Spatial accuracy of fMRI activation influenced by volume- and surface-based spatial smoothing techniques

Abstract

As improvements in cortical surface modeling allowed accurate cortical topology in brain imaging studies, surface-based methods for the analysis of functional magnetic resonance imaging (fMRI) were introduced to overcome the topological deficiency of commonly used volume-based methods. The difference between the two methods is mainly due to the smoothing techniques applied. For practical applications, the surface-based methods need to quantitatively validate the accuracy of localizing activation. In this study, we evaluated the spatial accuracy of activation detected by the volume- and surface-based methods using simulated blood oxygenation level-dependent (BOLD) signals and MRI phantoms focusing on the influence of their smoothing techniques.
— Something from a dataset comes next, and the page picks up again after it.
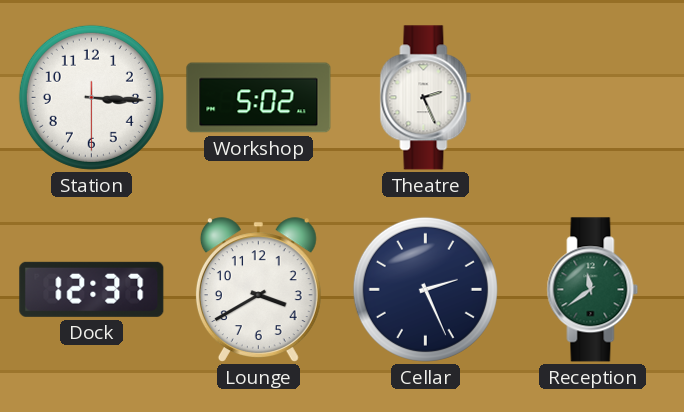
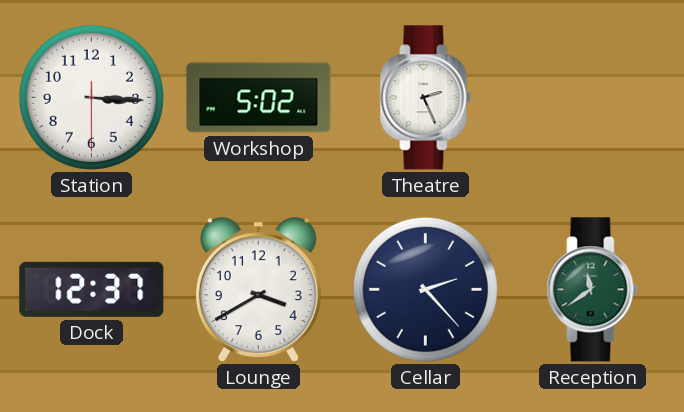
Cellar: 2:26 -> 2:23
T1- and T2-weighted phantoms were acquired from BrainWeb (http://www.bic.mni.mcgill.ca/brainweb/) and used to extract cortical surfaces and to generate echo planar imaging (EPI) data. Simulated BOLD signals as the gold standard of activation in our experiment were applied to the surfaces and projected to the volume space with random noise. Three-dimensional isotropic Gaussian kernel smoothing and two-dimensional heat kernel smoothing were applied to the volume- and surface-based methods. Sensitivity and I-specificity, which are truly and falsely detected activations, and similarity measures, which are spatially and statistically similar for the gold standard and detected activations, were calculated. In the results, the surface-based method showed the sensitivity and similarity scores of about 12% higher than the volume-based method. In conclusion, the surface-based method guarantees better spatial accuracy for the localization of BOLD signal sources within the cortex than the volume-based method.